Uma certa sobranceria é normal entre vizinhos e dizer mal das pessoas do outro lado da fronteira é um daqueles pequenos prazeres que, se bem que mesquinho, a maioria das pessoas aprecia secretamente, mesmo que se mostrem escandalizados e finjam que não. E confesso que descobri hoje que também sou culpado disso. Quando li no John Hawks Anthropology Weblog que os espanhóis se preparavam para votar uma lei para reconhecer aos grandes símios direitos iguais aos dos seres humanos pensei logo para comigo: só mesmo em Espanha. Mas depois perguntei-me se a notícia não seria uma piada, talvez o dia das mentiras seja mais tarde no país vizinho. [... ler mais]

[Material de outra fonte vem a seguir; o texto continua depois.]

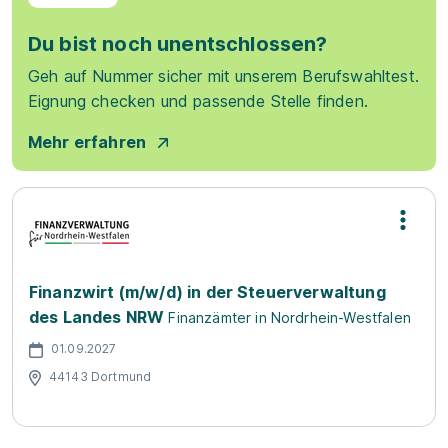
Du bist noch unentschlossen?
Geh auf Nummer sicher mit unserem Berufswahltest.
Eignung checken und passende Stelle finden.
Mehr erfahren
Finanzwirt (m/w/d) in der Steuerverwaltung
des Landes NRW
Finanzämter in Nordrhein-Westfalen
01.09.2027
44143 Dortmund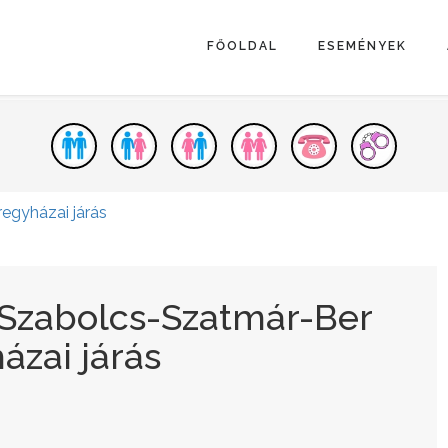
FŐOLDAL
ESEMÉNYEK
regyházai járás
 Szabolcs-Szatmár-Ber
ázai járás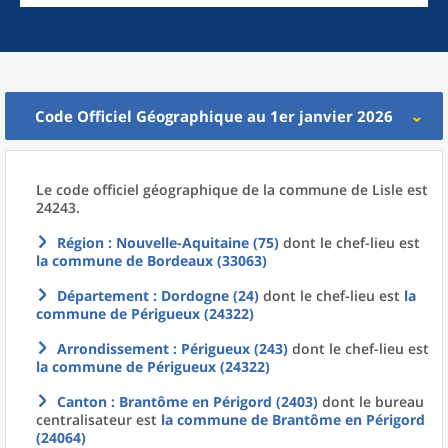
Code Officiel Géographique au 1er janvier 2026
Le code officiel géographique
de la
commune
de
Lisle est
24243.
Région
: Nouvelle-Aquitaine (75)
dont le chef-lieu est
la commune
de
Bordeaux (33063)
Département
: Dordogne (24)
dont le chef-lieu est
la
commune
de
Périgueux (24322)
Arrondissement
: Périgueux (243)
dont le chef-lieu est
la commune
de
Périgueux (24322)
Canton
: Brantôme en Périgord (2403)
dont le bureau
centralisateur est
la commune
de
Brantôme en Périgord
(24064)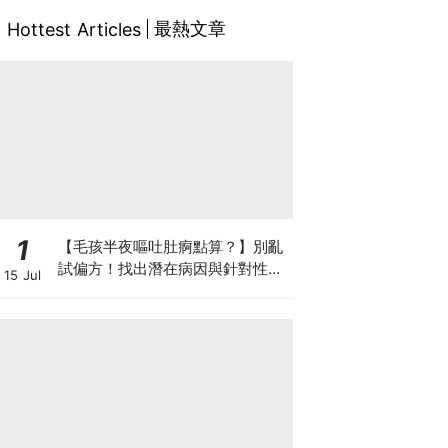
最熱文章
Hottest Articles
1
【毛孩半夜嘔吐肚痾點算？】別亂
試偏方！找出潛在病因與針對性營
15 Jul
養方案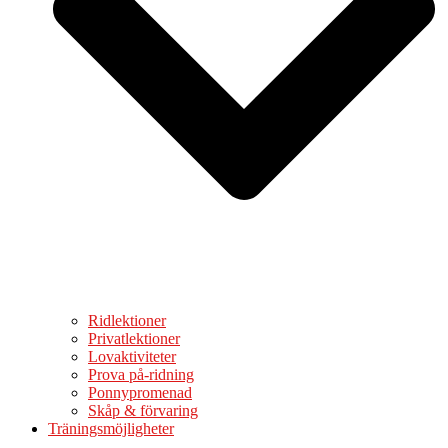
Ridlektioner
Privatlektioner
Lovaktiviteter
Prova på-ridning
Ponnypromenad
Skåp & förvaring
Träningsmöjligheter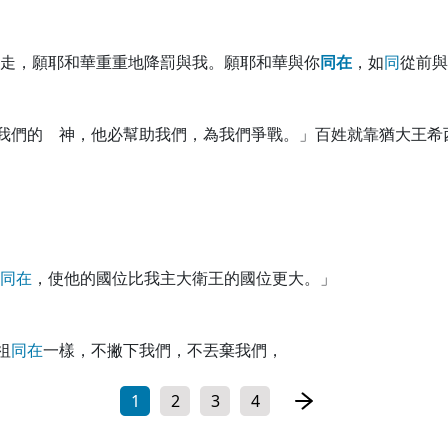
走，願耶和華重重地降罰與我。願耶和華與你
同
在
，如
同
從前與
我們的 神，他必幫助我們，為我們爭戰。」百姓就靠猶大王希
同
在
，使他的國位比我主大衛王的國位更大。」
祖
同
在
一樣，不撇下我們，不丟棄我們，
1
2
3
4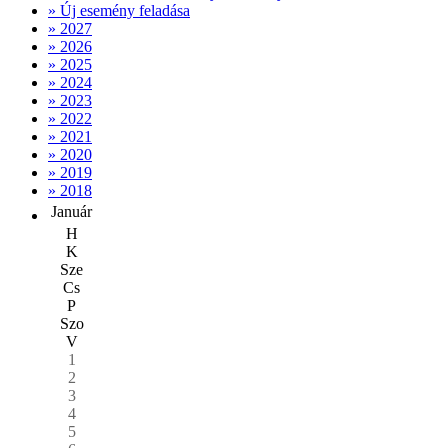
» Új esemény feladása
» 2027
» 2026
» 2025
» 2024
» 2023
» 2022
» 2021
» 2020
» 2019
» 2018
Január
H
K
Sze
Cs
P
Szo
V
1
2
3
4
5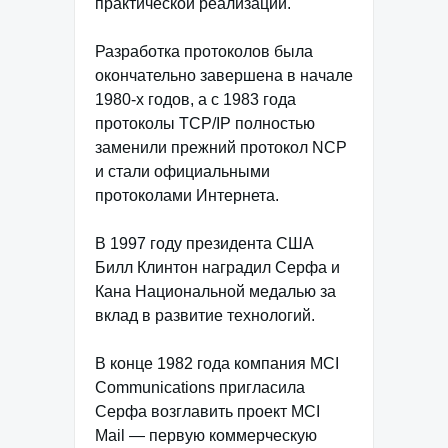
практической реализации.
Разработка протоколов была
окончательно завершена в начале
1980-х годов, а с 1983 года
протоколы TCP/IP полностью
заменили прежний протокол NCP
и стали официальными
протоколами Интернета.
В 1997 году президента США
Билл Клинтон наградил Серфа и
Кана Национальной медалью за
вклад в развитие технологий.
В конце 1982 года компания MCI
Communications пригласила
Серфа возглавить проект MCI
Mail — первую коммерческую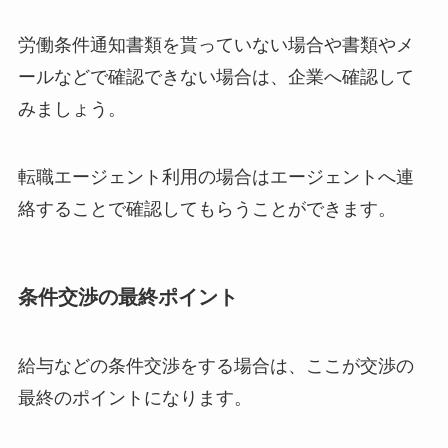
労働条件通知書類を貰っていない場合や書類やメ
ールなどで確認できない場合は、企業へ確認して
みましょう。
転職エージェント利用の場合はエージェントへ連
絡することで確認してもらうことができます。
条件交渉の最終ポイント
給与などの条件交渉をする場合は、ここが交渉の
最終のポイントになります。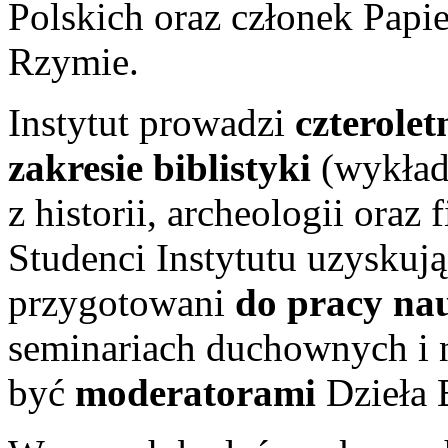
Polskich oraz członek Papie
Rzymie.
Instytut prowadzi
czterolet
zakresie biblistyki
(wykłady
z historii, archeologii oraz 
Studenci Instytutu uzyskują
przygotowani
do pracy na
seminariach duchownych i 
być
moderatorami
Dzieła 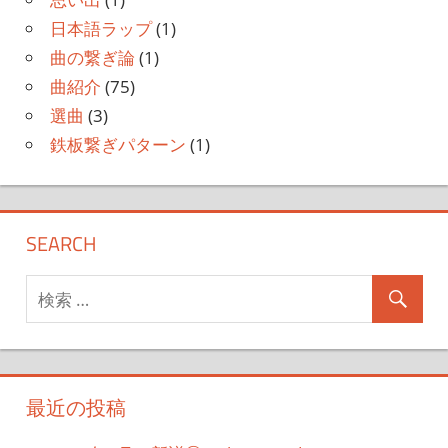
日本語ラップ
(1)
曲の繋ぎ論
(1)
曲紹介
(75)
選曲
(3)
鉄板繋ぎパターン
(1)
SEARCH
最近の投稿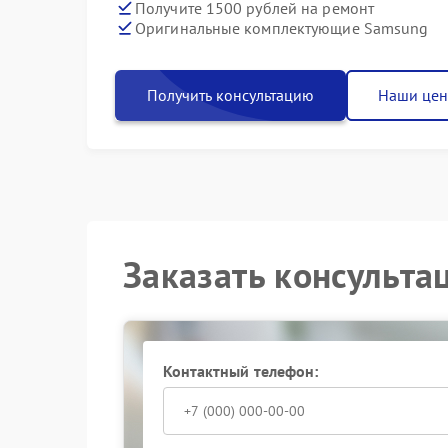
Получите 1500 рублей на ремонт
Оригинальные комплектующие Samsung
Получить консультацию
Наши це
Заказать консульта
Контактный телефон: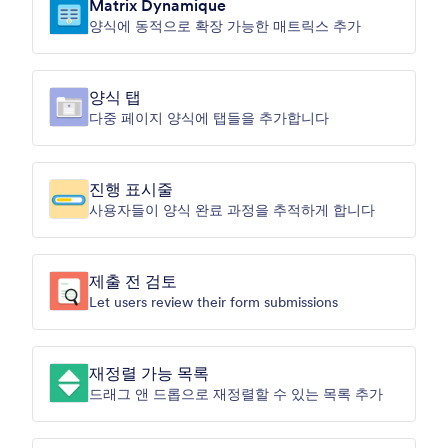
Matrix Dynamique
양식에 동적으로 확장 가능한 매트릭스 추가
양식 탭
다중 페이지 양식에 탭들을 추가합니다
진행 표시줄
사용자들이 양식 완료 과정을 추적하게 합니다
제출 전 검토
Let users review their form submissions
재정렬 가능 목록
드래그 앤 드롭으로 재정렬할 수 있는 목록 추가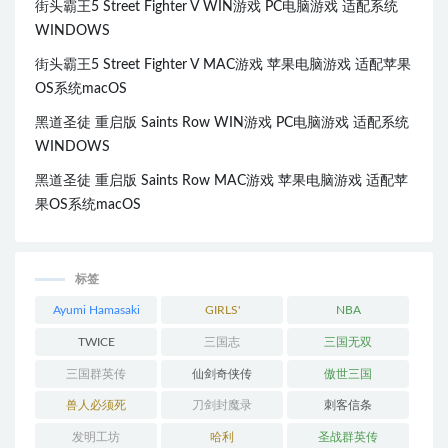
街头霸王5 Street Fighter V WIN游戏 PC电脑游戏 适配系统
WINDOWS
街头霸王5 Street Fighter V MAC游戏 苹果电脑游戏 适配苹果
OS系统macOS
黑道圣徒 重启版 Saints Row WIN游戏 PC电脑游戏 适配系统
WINDOWS
黑道圣徒 重启版 Saints Row MAC游戏 苹果电脑游戏 适配苹
果OS系统macOS
标签
Ayumi Hamasaki
GIRLS'
NBA
GENERATION
TWICE
三国志
三国无双
三国群英传
仙剑奇侠传
傲世三国
兽人必须死
刀剑封魔录
刺客信条
发明工坊
哈利
圣战群英传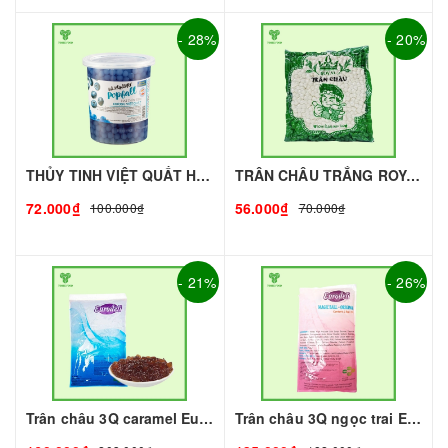
- 28%
- 20%
THỦY TINH VIỆT QUẤT HÙNG CHƯƠNG - 1kg | Topping làm Trà Sữa - TOBEE FOOD
TRÂN CHÂU TRẮNG ROYAL - 500g - ROYAL | Topping làm Trà Sữa - TOBEE FOOD
72.000₫
56.000₫
100.000₫
70.000₫
- 21%
- 26%
Trân châu 3Q caramel Eurodeli I Nguyên Liệu Pha Chế - Tobee Food
Trân châu 3Q ngọc trai Eurodeli I Nguyên Liệu Pha Chế - Tobee Food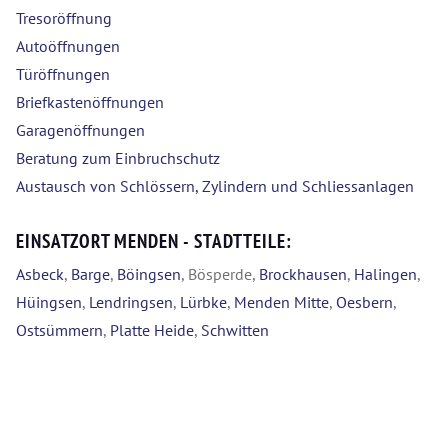
Tresoröffnung
Autoöffnungen
Türöffnungen
Briefkastenöffnungen
Garagenöffnungen
Beratung zum Einbruchschutz
Austausch von Schlössern, Zylindern und Schliessanlagen
EINSATZORT MENDEN - STADTTEILE:
Asbeck
,
Barge
,
Böingsen
, Bösperde,
Brockhausen
,
Halingen
,
Hüingsen
,
Lendringsen
,
Lürbke
,
Menden Mitte
,
Oesbern
,
Ostsümmern
,
Platte Heide
,
Schwitten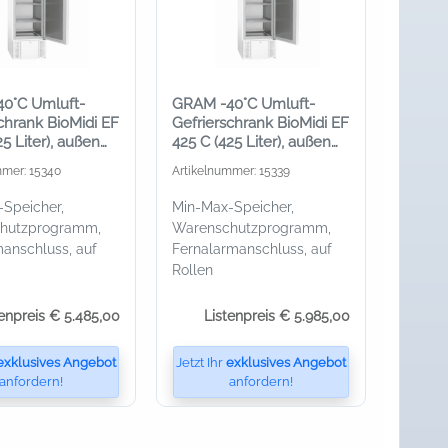
0°C Umluft-
GRAM -40°C Umluft-
chrank BioMidi EF
Gefrierschrank BioMidi EF
25 Liter), außen
425 C (425 Liter), außen
Edelstahl
mmer: 15340
Artikelnummer: 15339
Speicher,
Min-Max-Speicher,
hutzprogramm,
Warenschutzprogramm,
anschluss, auf
Fernalarmanschluss, auf
Rollen
tenpreis € 5.485,00
Listenpreis € 5.985,00
exklusives Angebot
Jetzt Ihr
exklusives Angebot
anfordern!
anfordern!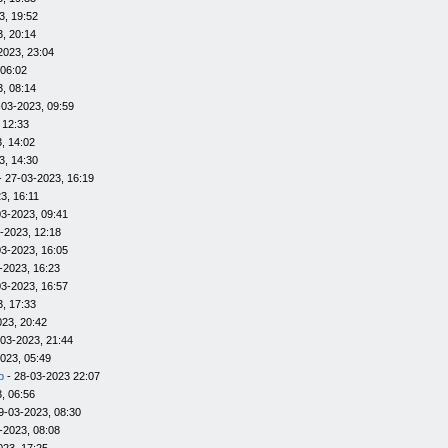
3, 19:52
, 20:14
2023, 23:04
 06:02
, 08:14
-03-2023, 09:59
 12:33
, 14:02
3, 14:30
- 27-03-2023, 16:19
3, 16:11
03-2023, 09:41
-2023, 12:18
03-2023, 16:05
-2023, 16:23
03-2023, 16:57
, 17:33
023, 20:42
-03-2023, 21:44
023, 05:49
р
- 28-03-2023 22:07
, 06:56
9-03-2023, 08:30
-2023, 08:08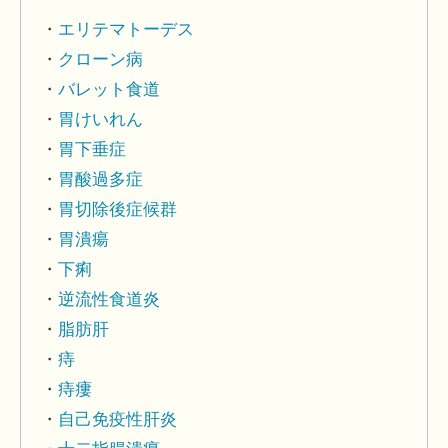
エリテマトーデス
クローン病
バレット食道
胃けいれん
胃下垂症
胃酸過多症
胃切除後症候群
胃潰瘍
下痢
逆流性食道炎
脂肪肝
痔
痔瘻
自己免疫性肝炎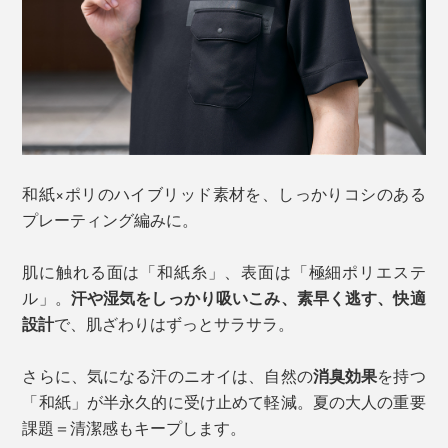
和紙×ポリのハイブリッド素材を、しっかりコシのある
プレーティング編みに。
肌に触れる面は「和紙糸」、表面は「極細ポリエステ
ル」。
汗や湿気をしっかり吸いこみ、素早く逃す、快適
設計
で、肌ざわりはずっとサラサラ。
さらに、気になる汗のニオイは、自然の
消臭効果
を持つ
「和紙」が半永久的に受け止めて軽減。夏の大人の重要
課題＝清潔感もキープします。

Após uma busca na Internet encontrei alguns laços e blogs que discutiam a notícia. Traduzida a coisa dá:Com a justificação de o homem partilhar 98.4% dos genes com os chimpanzés, 97.7% com os gorilas e 96.4% com os orangutangos, o grupo socialista apresentará um projecto que pede "direitos humanos" para os símios. Uma organização internacional com o mesmo nome do projecto procura uma declaração da ONU sobre os direitos dos símios e defende direitos iguais aos dos "menores de idade e aos incapacitados mentais da nossa espécie", segundo os responsáveis do projecto.
O ênfase é meu, e levou-me a desconfiar ainda mais da notícia, se bem que a imprensa manobre muitas vezes as notícias colocando as palavras fora do contexto, para conseguir mais sensacionalismo. A fonte pode ser encontrada aqui, ou aqui. Mas tudo parece ser especulação mediática desenfreada. Há de facto um projecto de lei sobre maus-tratos e utilização de grandes símios em espectáculos de circo e experiências. Depois de procurar um bocado encontrei um artigo que me pareceu corresponder melhor à verdade dos factos:A ministra do meio ambiente, Cristina Narbona, assegurou hoje que a proposta de lei apresentada pelo Proyecto Gran Simio como o apoio do PSOE não pretende em caso algum reconhecer "direitos humanos" a estes animais desmentindo o sentido com que algumas informações o interpretaram. "Isso não está correcto, houve uma interpretação equivocada", salientou.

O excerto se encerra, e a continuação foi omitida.